Statistical Inferencing

Statistical inference is the process of choosing a statistical model $p_\theta$ that generates observed data $X$ and inferring properties about its parameters $\theta$.

Bayesian Framework

In the Bayesian framework, $\theta$ is treated as a random variable with prior distribution $p(\theta)$. We assume data is generated according to $p(X \mid \theta)$, called the conditional, and use the posterior $p( \theta \mid X)$ to make inferences about $\theta$.

$$ p(\theta), \space p(X \mid \theta) \rightarrow \fbox{\text{data generation}} \rightarrow \{x_n\}, \space p(\theta \mid X) \rightarrow \fbox{\text{inference}} $$

Given a conditional $p(X \mid \theta)$, if the prior $p(\theta)$ is in the same distribution family as $p( \theta \mid X)$, then it is called the conjugate prior of $p(X \mid \theta)$.

Frequentist Framework

In the Frequentist framework, $\theta$ is treated as a fixed parameter.
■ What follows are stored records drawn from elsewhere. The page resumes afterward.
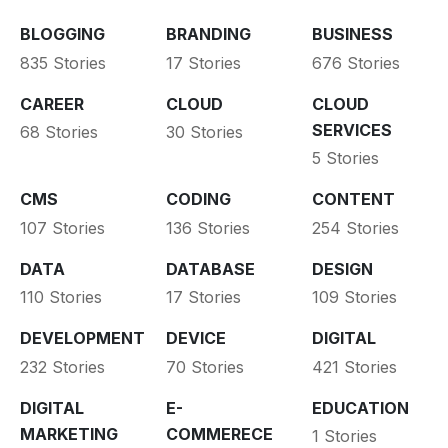
BLOGGING
BRANDING
BUSINESS
835 Stories
17 Stories
676 Stories
CAREER
CLOUD
CLOUD
SERVICES
68 Stories
30 Stories
5 Stories
CMS
CODING
CONTENT
107 Stories
136 Stories
254 Stories
DATA
DATABASE
DESIGN
110 Stories
17 Stories
109 Stories
DEVELOPMENT
DEVICE
DIGITAL
232 Stories
70 Stories
421 Stories
DIGITAL
E-
EDUCATION
MARKETING
COMMERECE
1 Stories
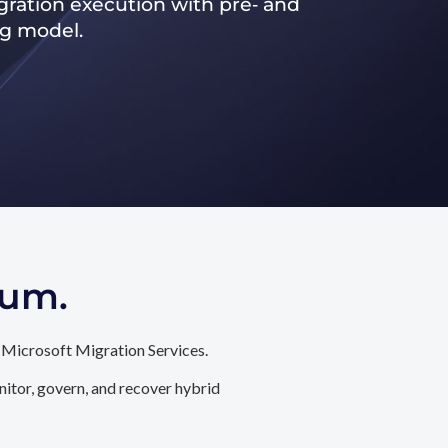
ration execution with pre‑ and
ng model.
tum.
 Microsoft Migration Services.
itor, govern, and recover hybrid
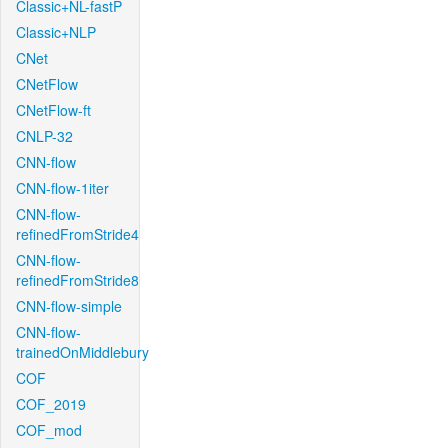
Classic+NL-fastP
Classic+NLP
CNet
CNetFlow
CNetFlow-ft
CNLP-32
CNN-flow
CNN-flow-1iter
CNN-flow-
refinedFromStride4
CNN-flow-
refinedFromStride8
CNN-flow-simple
CNN-flow-
trainedOnMiddlebury
COF
COF_2019
COF_mod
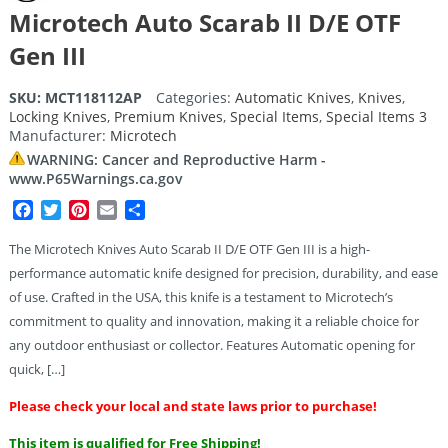
Microtech Auto Scarab II D/E OTF
Gen III
SKU:
MCT118112AP
Categories:
Automatic Knives
,
Knives
,
Locking Knives
,
Premium Knives
,
Special Items
,
Special Items 3
Manufacturer:
Microtech
WARNING: Cancer and Reproductive Harm -
www.P65Warnings.ca.gov
Facebook
Twitter
Pinterest
Email
Share
The Microtech Knives Auto Scarab II D/E OTF Gen III is a high-
performance automatic knife designed for precision, durability, and ease
of use. Crafted in the USA, this knife is a testament to Microtech’s
commitment to quality and innovation, making it a reliable choice for
any outdoor enthusiast or collector. Features Automatic opening for
quick, […]
Please check your local and state laws prior to purchase!
This item is qualified for Free Shipping!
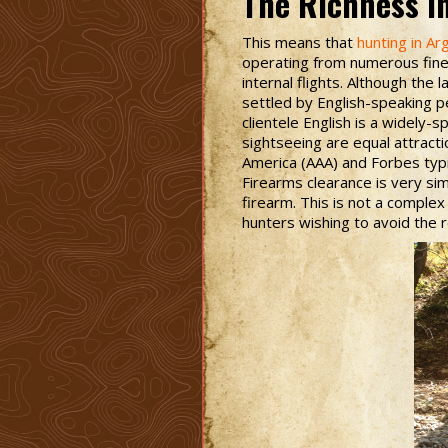
The Richness i
This means that
hunting in Ar
operating from numerous fine 
internal flights. Although the
settled by English-speaking pe
clientele English is a widely
sightseeing are equal attract
America (AAA) and Forbes typic
Firearms clearance is very sim
firearm. This is not a complex 
hunters wishing to avoid the r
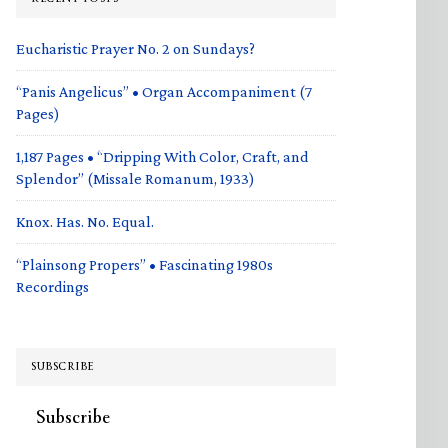
Eucharistic Prayer No. 2 on Sundays?
“Panis Angelicus” • Organ Accompaniment (7
Pages)
1,187 Pages • “Dripping With Color, Craft, and
Splendor” (Missale Romanum, 1933)
Knox. Has. No. Equal.
“Plainsong Propers” • Fascinating 1980s
Recordings
SUBSCRIBE
Subscribe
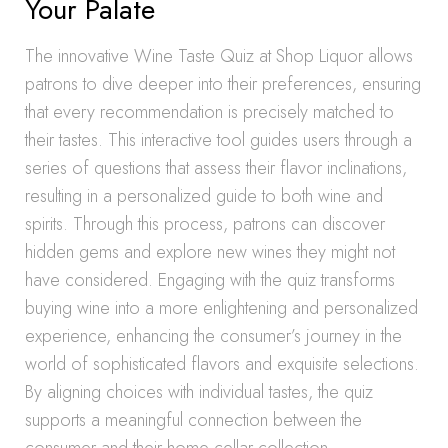
Your Palate
The innovative Wine Taste Quiz at Shop Liquor allows
patrons to dive deeper into their preferences, ensuring
that every recommendation is precisely matched to
their tastes. This interactive tool guides users through a
series of questions that assess their flavor inclinations,
resulting in a personalized guide to both wine and
spirits. Through this process, patrons can discover
hidden gems and explore new wines they might not
have considered. Engaging with the quiz transforms
buying wine into a more enlightening and personalized
experience, enhancing the consumer’s journey in the
world of sophisticated flavors and exquisite selections.
By aligning choices with individual tastes, the quiz
supports a meaningful connection between the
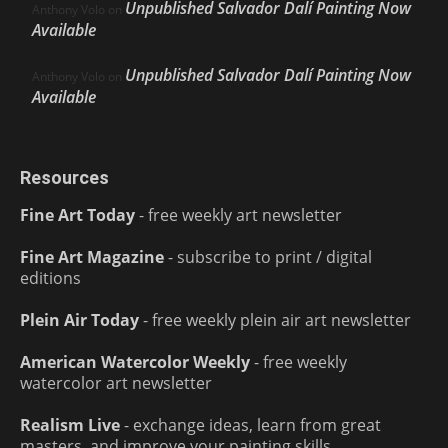
Unpublished Salvador Dalí Painting Now
Anthony Volo
on
Available
Unpublished Salvador Dalí Painting Now
Anthony Volo
on
Available
Resources
Fine Art Today
- free weekly art newsletter
Fine Art Magazine
- subscribe to print / digital
editions
Plein Air Today
- free weekly plein air art newsletter
American Watercolor Weekly
- free weekly
watercolor art newsletter
Realism Live
- exchange ideas, learn from great
masters, and improve your painting skills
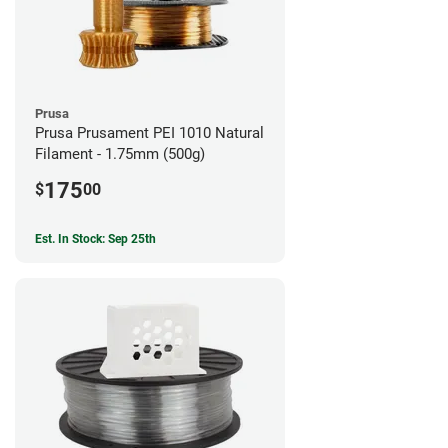
Prusa
Prusa Prusament PEI 1010 Natural
Filament - 1.75mm (500g)
175
$
00
Est. In Stock: Sep 25th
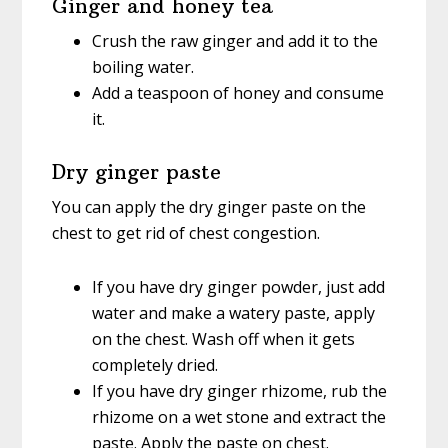
Ginger and honey tea
Crush the raw ginger and add it to the
boiling water.
Add a teaspoon of honey and consume
it.
Dry ginger paste
You can apply the dry ginger paste on the
chest to get rid of chest congestion.
If you have dry ginger powder, just add
water and make a watery paste, apply
on the chest. Wash off when it gets
completely dried.
If you have dry ginger rhizome, rub the
rhizome on a wet stone and extract the
paste. Apply the paste on chest.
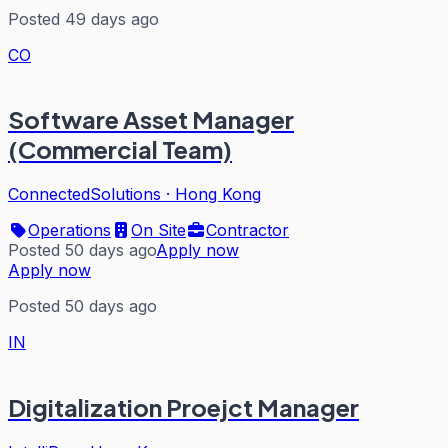
Posted 49 days ago
CO
Software Asset Manager
(Commercial Team)
ConnectedSolutions
·
Hong Kong
Operations
On Site
Contractor
Posted 50 days ago
Apply now
Apply now
Posted 50 days ago
IN
Digitalization Proejct Manager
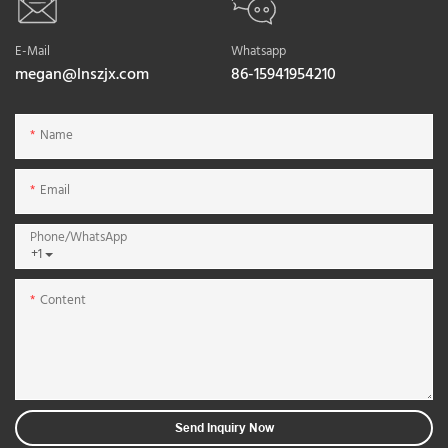
E-Mail
Whatsapp
megan@lnszjx.com
86-15941954210
Name
Email
Phone/whatsApp
+1
Content
Send Inquiry Now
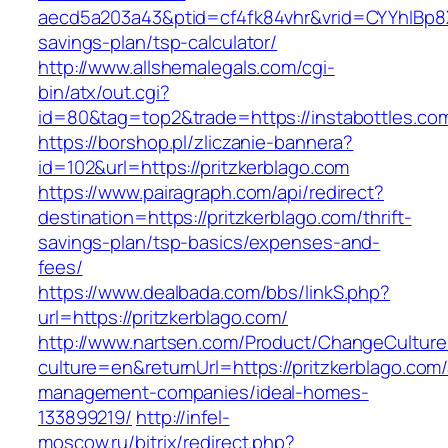
aecd5a203a43&ptid=cf4fk84vhr&vrid=CYYhIBp8X1
savings-plan/tsp-calculator/
http://www.allshemalegals.com/cgi-
bin/atx/out.cgi?
id=80&tag=top2&trade=https://instabottles.co
https://borshop.pl/zliczanie-bannera?
id=102&url=https://pritzkerblago.com
https://www.pairagraph.com/api/redirect?
destination=https://pritzkerblago.com/thrift-
savings-plan/tsp-basics/expenses-and-
fees/
https://www.dealbada.com/bbs/linkS.php?
url=https://pritzkerblago.com/
http://www.nartsen.com/Product/ChangeCulture
culture=en&returnUrl=https://pritzkerblago.com/
management-companies/ideal-homes-
133899219/
http://infel-
moscow.ru/bitrix/redirect.php?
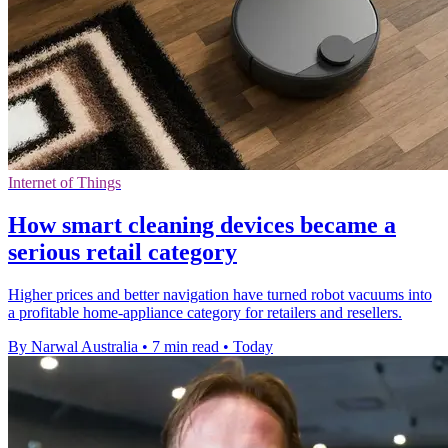
Internet of Things
How smart cleaning devices became a
serious retail category
Higher prices and better navigation have turned robot vacuums into
a profitable home-appliance category for retailers and resellers.
By Narwal Australia
•
7 min read
•
Today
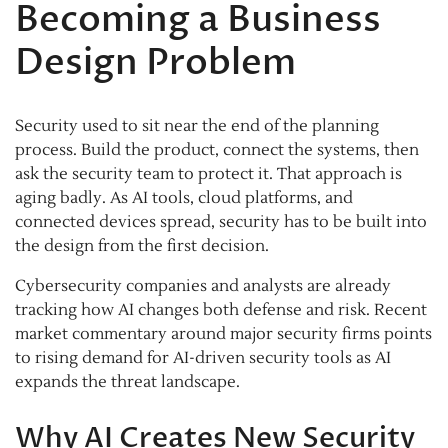
Becoming a Business
Design Problem
Security used to sit near the end of the planning
process. Build the product, connect the systems, then
ask the security team to protect it. That approach is
aging badly. As AI tools, cloud platforms, and
connected devices spread, security has to be built into
the design from the first decision.
Cybersecurity companies and analysts are already
tracking how AI changes both defense and risk. Recent
market commentary around major security firms points
to rising demand for AI-driven security tools as AI
expands the threat landscape.
Why AI Creates New Security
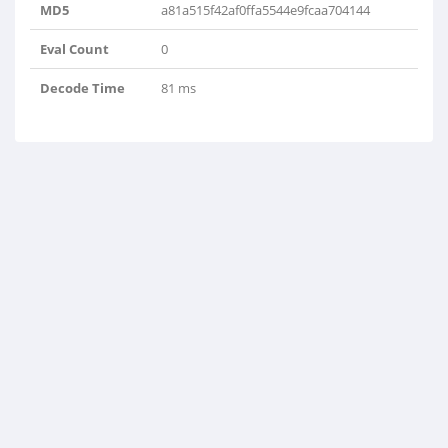
MD5
a81a515f42af0ffa5544e9fcaa704144
Eval Count
0
Decode Time
81 ms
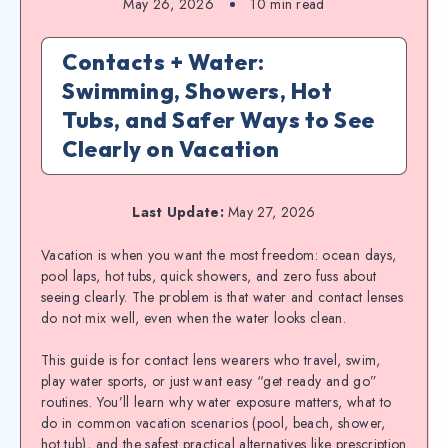
May 26, 2026
10
min read
Contacts + Water:
Swimming, Showers, Hot
Tubs, and Safer Ways to See
Clearly on Vacation
Last Update:
May 27, 2026
Vacation is when you want the most freedom: ocean days,
pool laps, hot tubs, quick showers, and zero fuss about
seeing clearly. The problem is that water and contact lenses
do not mix well, even when the water looks clean.
This guide is for contact lens wearers who travel, swim,
play water sports, or just want easy “get ready and go”
routines. You’ll learn why water exposure matters, what to
do in common vacation scenarios (pool, beach, shower,
hot tub), and the safest practical alternatives like prescription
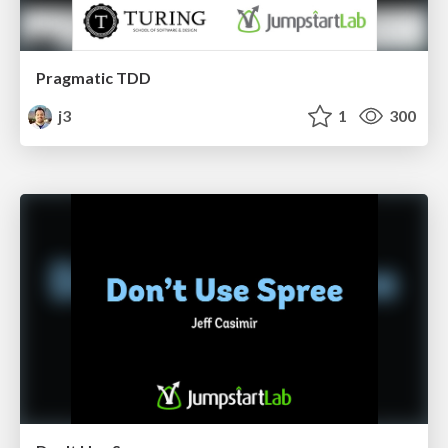
Pragmatic TDD
j3
1
300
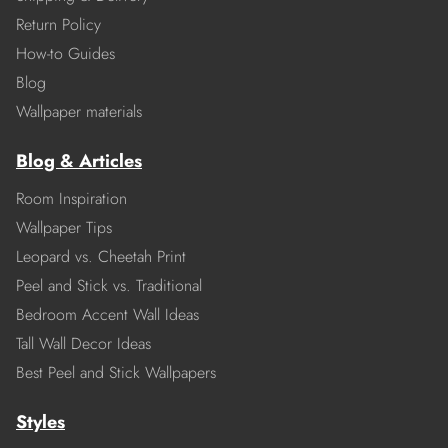
Return Policy
How-to Guides
Blog
Wallpaper materials
Blog & Articles
Room Inspiration
Wallpaper Tips
Leopard vs. Cheetah Print
Peel and Stick vs. Traditional
Bedroom Accent Wall Ideas
Tall Wall Decor Ideas
Best Peel and Stick Wallpapers
Styles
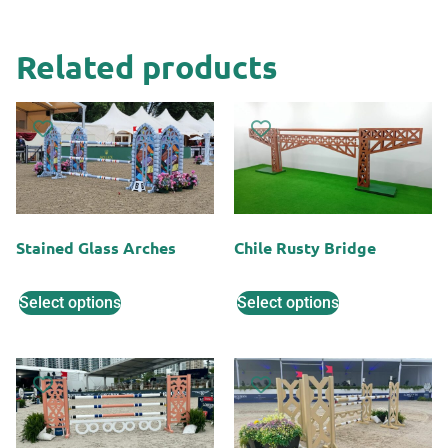
Related products
Stained Glass Arches
Chile Rusty Bridge
Select options
Select options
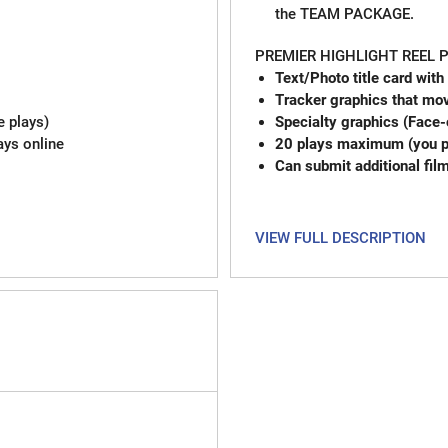
the TEAM PACKAGE.
PREMIER HIGHLIGHT REEL
Text/Photo title card with
Tracker graphics that mov
e plays)
Specialty graphics (Face-
ays online
20 plays maximum (you pi
Can submit additional fil
VIEW FULL DESCRIPTION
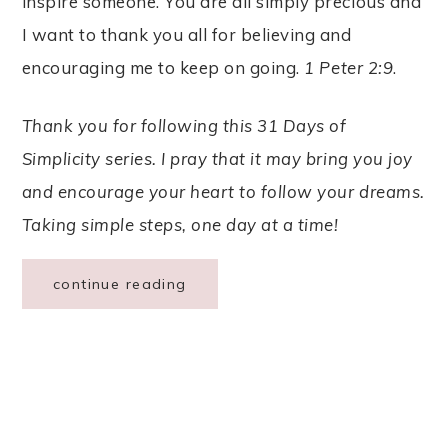
inspire someone. You are all simply precious and
I want to thank you all for believing and
encouraging me to keep on going.
1 Peter 2:9
.
Thank you for following this 31 Days of
Simplicity series. I pray that it may bring you joy
and encourage your heart to follow your dreams.
Taking simple steps, one day at a time!
continue reading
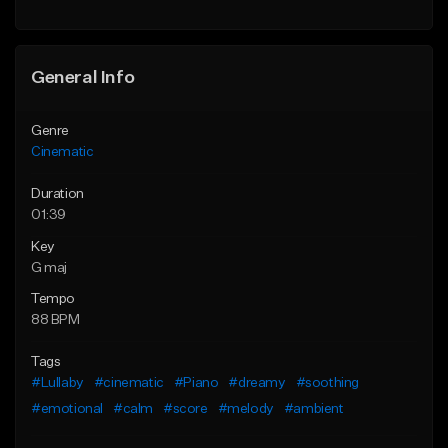
General Info
Genre
Cinematic
Duration
01:39
Key
G maj
Tempo
88 BPM
Tags
#Lullaby
#cinematic
#Piano
#dreamy
#soothing
#emotional
#calm
#score
#melody
#ambient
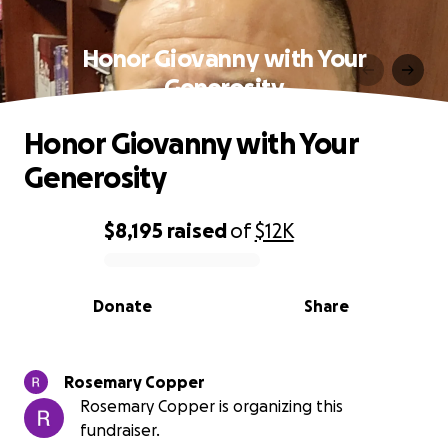
Honor Giovanny with Your
Generosity
Honor Giovanny with Your
Generosity
$8,195
raised
of
$12K
0% complete
Donate
Share
Rosemary Copper
Rosemary Copper is organizing this
fundraiser.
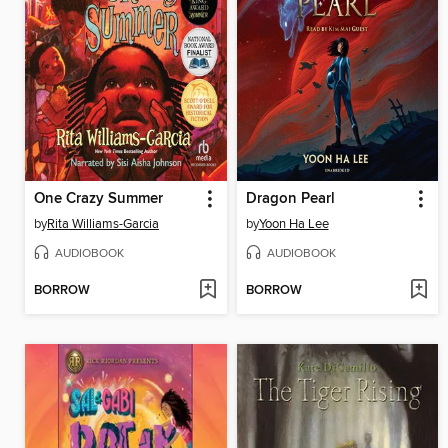
One Crazy Summer
Dragon Pearl
by
Rita Williams-Garcia
by
Yoon Ha Lee
AUDIOBOOK
AUDIOBOOK
BORROW
BORROW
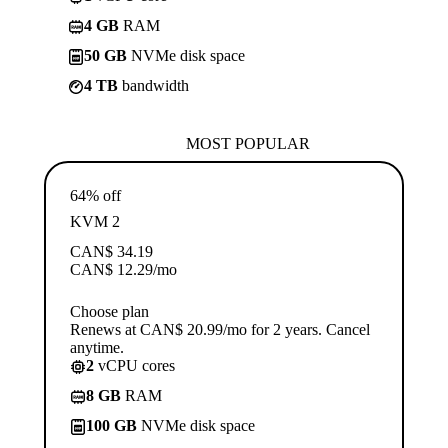
4 GB
RAM
50 GB
NVMe disk space
4 TB
bandwidth
MOST POPULAR
64% off
KVM 2
CAN$
34.19
CAN$
12.29
/mo
Choose plan
Renews at CAN$ 20.99/mo for 2 years. Cancel
anytime.
2
vCPU cores
8 GB
RAM
100 GB
NVMe disk space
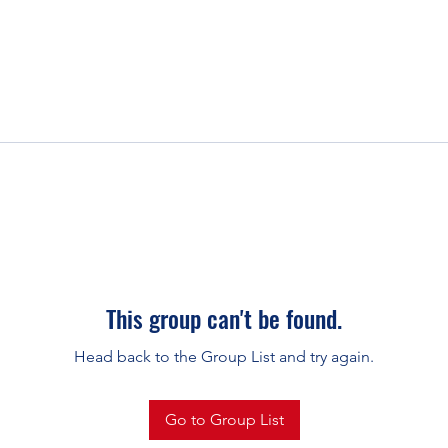
This group can't be found.
Head back to the Group List and try again.
Go to Group List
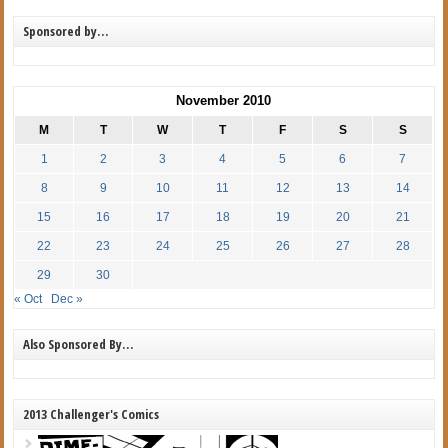
Sponsored by…
November 2010
M
T
W
T
F
S
S
1
2
3
4
5
6
7
8
9
10
11
12
13
14
15
16
17
18
19
20
21
22
23
24
25
26
27
28
29
30
« Oct
Dec »
Also Sponsored By…
2013 Challenger's Comics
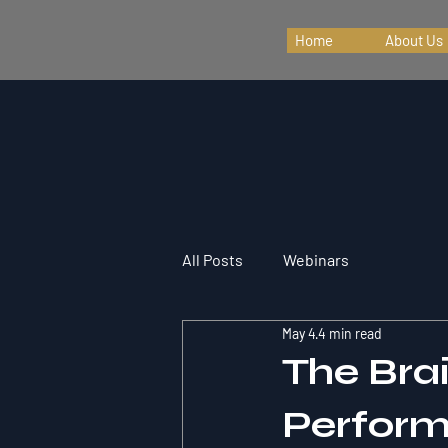
Home
About Us
All Posts
Webinars
May 4
4 min read
The Bra
Perform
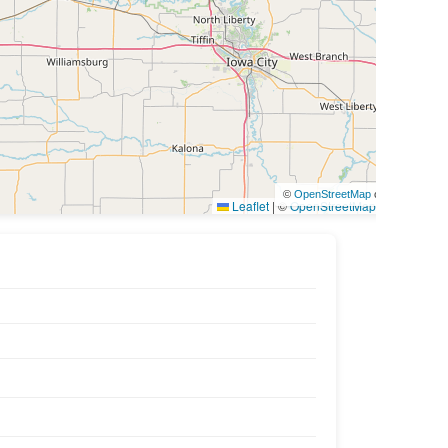
©
OpenStreetMap
contributors
Leaflet
|
©
OpenStreetMap
contributors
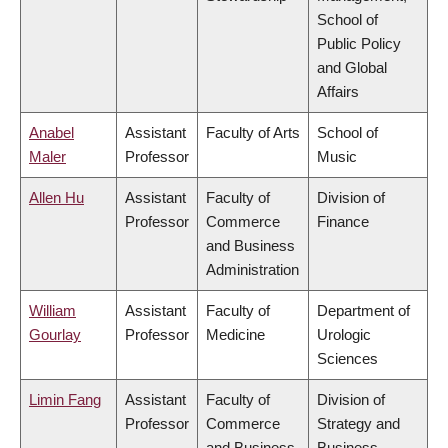
School of
Public Policy
and Global
Affairs
Anabel
Assistant
Faculty of Arts
School of
Maler
Professor
Music
Allen Hu
Assistant
Faculty of
Division of
Professor
Commerce
Finance
and Business
Administration
William
Assistant
Faculty of
Department of
Gourlay
Professor
Medicine
Urologic
Sciences
Limin Fang
Assistant
Faculty of
Division of
Professor
Commerce
Strategy and
and Business
Business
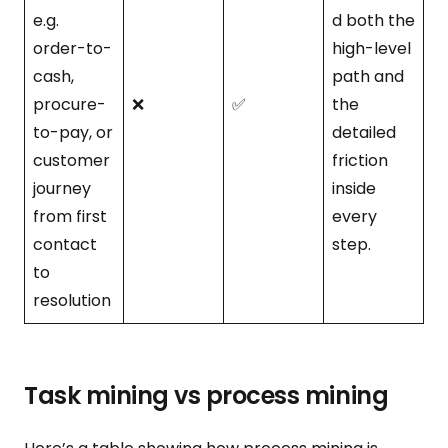
e.g.
d both the
order-to-
high-level
cash,
path and
procure-
❌
✅
the
to-pay, or
detailed
customer
friction
journey
inside
from first
every
contact
step.
to
resolution
Task mining vs process mining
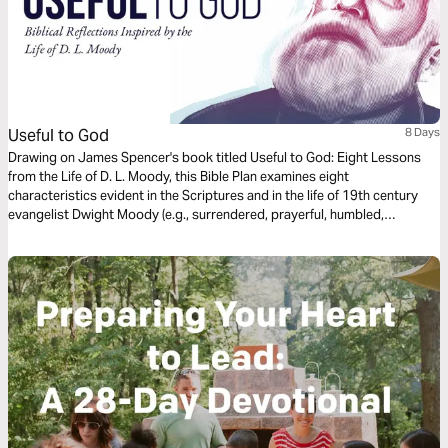
Useful to God
8 Days
Drawing on James Spencer's book titled Useful to God: Eight Lessons
from the Life of D. L. Moody, this Bible Plan examines eight
characteristics evident in the Scriptures and in the life of 19th century
evangelist Dwight Moody (e.g., surrendered, prayerful, humbled,
undistracted, and studious). A free guide including these reflections
along with activities and additional devotional content is also available
for download from D. L. Moody Center.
We assume data is generated according to $p(X ;\theta)$, called the likelihood, and use this to make inferences about $\theta$.

$$ p(X;\theta) \rightarrow \fbox{\text{data generation}} \rightarrow \{x_n\} , \space p(X;\theta) \rightarrow \fbox{\text{inference}} $$


Point Estimates

An estimate $\hat{\theta}$ of $\theta$ that gives a single numerical value is called a point estimate.

Bayes Estimators

Estimators which minimize the expected posterior loss (expectation over data and parameters) are called Bayes estimators.

$$ \theta_f=\argmin_{\hat{\theta}(\cdot)} \mathbb{E}_{\theta \sim p(\theta), X \sim p(X \mid \theta)} [f(\hat{\theta}(X), \theta)] $$

Maximum a Posteriori Estimate

The maximum a posteriori estimate $\theta _{MAP}$ is obtained from choosing the parameter value that maximizes the posterior density.